Dans le numéro 188 d’août 1969 de la revue de science-fiction française Fiction, l’écrivain Gérard Klein a proposé une critique de ce qui se présentait alors comme le premier roman de J. R. R. Tolkien à être traduit en langue française : The Hobbit, alors publié cette année-là aux éditions Stock sous le titre français Bilbo le Hobbit et dans une traduction de Francis Ledoux. Klein connaissait déjà à l’époque The Lord of the Rings, encore inédit en France à cette date, et le grand succès que connaissait ce roman notamment aux États-Unis d’Amérique depuis alors environ quatre ans. Or, dans sa critique, il paraissait regretter que le Hobbit ne soit pas présenté par l’éditeur comme « le “prélude” de la saga » appelée par lui « la saga des Anneaux », considérant visiblement ledit Hobbit comme étant le premier volet d’une œuvre romanesque divisée en quatre parties selon lui — en prenant par erreur le Seigneur des Anneaux pour une trilogie —, œuvre romanesque qu'il comparait à la Tétralogie de Richard Wagner. Klein écrivait alors notamment ceci : « Il est assez surprenant que l’éditeur français ne souffle mot, dans les quelques lignes qui ornent le dos du livre, de l’ensemble de la saga et qu’il suggère même délibérément que le succès obtenu en Amérique par l’œuvre revient au seul Hobbit. Le lecteur français, s’il n'est pas averti par ailleurs, risque dans ces conditions de se demander pourquoi on fait tant de foin pour un ouvrage certes agréable et témoignant de riches qualités d’imagination et de style, mais qui ne saurait prétendre au statut de chef-d’œuvre de la littérature mondiale1). »

Beaucoup d’eau a coulé sous les ponts depuis 1969, et il ne s’agira pas ici de reprocher à Gérard Klein le point de vue qu’il a exprimé sur le Hobbit il y a plus de quatre décennies. Toutefois, on se permettra de noter que ce point de vue est susceptible de correspondre à des erreurs d’appréciation sur l’œuvre ayant encore cours de nos jours… Aussi, disons-le tout net : du point de vue de l’auteur des présentes lignes, The Hobbit, aujourd’hui retraduit sous le titre le Hobbit — titre plus fidèle à l'original —, est bien un chef-d’œuvre de la littérature mondiale, aussi bien en général qu’en ce qui concerne particulièrement les littératures de l’imaginaire et plus précisément ce que l’on appelle aujourd'hui la fantasy.

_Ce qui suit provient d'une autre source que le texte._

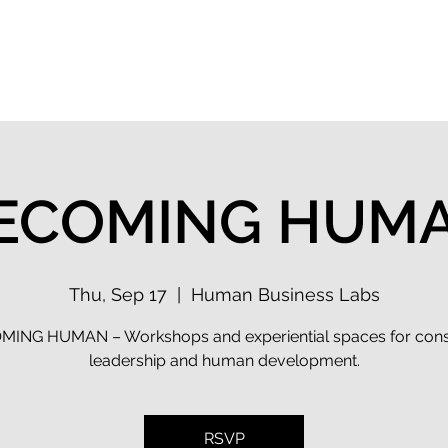
 Flow Index
Solutions
Keynotes
Events
ECOMING HUM
Thu, Sep 17
  |  
Human Business Labs
ING HUMAN – Workshops and experiential spaces for con
leadership and human development.
RSVP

Certes, l’auteur de la présente critique — qui se veut modeste — n’est sans doute pas très objectif en écrivant cela, dans la mesure où, contrairement à de nombreux autres lecteurs de Tolkien, il a toujours clairement préféré le Hobbit au Seigneur des Anneaux, et cela bien que ledit Hobbit ait à ses yeux un défaut majeur (fut-il probablement le seul) : le manque de personnages féminins dans le récit des aventures de Bilbo… Mais peu importe ici que nous fassions preuve de subjectivité en tant que lecteur et relecteur de longue date de ce très beau livre qu’est le Hobbit : le fait est que ce roman de Tolkien, hélas plutôt mal aimé par les spécialistes — et, en conséquence, peu étudié par eux —, mérite assurément bien mieux que d’être simplement considéré comme un prologue au Seigneur des Anneaux, et ce d’autant plus qu’il n'a pas été écrit, puis publié en 1937, dans ce sens. Rappelons que le Seigneur des Anneaux est, comme on le sait aujourd'hui — mais sans doute Gérard Klein l’ignorait-il, en 1969 —, une suite au Hobbit (et une conclusion au vaste legendarium tolkienien, né sur le papier dès 1916-1917) qui ne fut mise en chantier par l'auteur qu'après coup et sur la demande expresse de son éditeur britannique Stanley Unwin, alors que Tolkien avait lui-même conçu initialement le Hobbit comme un écrit de fiction n’étant pas censé avoir de suite, ainsi qu’il l’a notamment écrit à C. A. Furth de chez Allen & Unwin en 1938 (« Déjà, une suite au premier Hobbit n’a jamais été prévue2)[…]. »), et cela bien que ce roman ait constitué une part du legendarium dès l’origine, comme Tolkien l’a précisé dans une lettre à Harvey Breit de la New York Times Book Review en 1955 (« Mon œuvre n’a pas évolué en une œuvre sérieuse. C’est comme telle qu’elle a commencé. La supposée ‘histoire pour enfants’ [Bilbo le Hobbit] était un fragment, arraché à une mythologie qui existait au préalable3). »).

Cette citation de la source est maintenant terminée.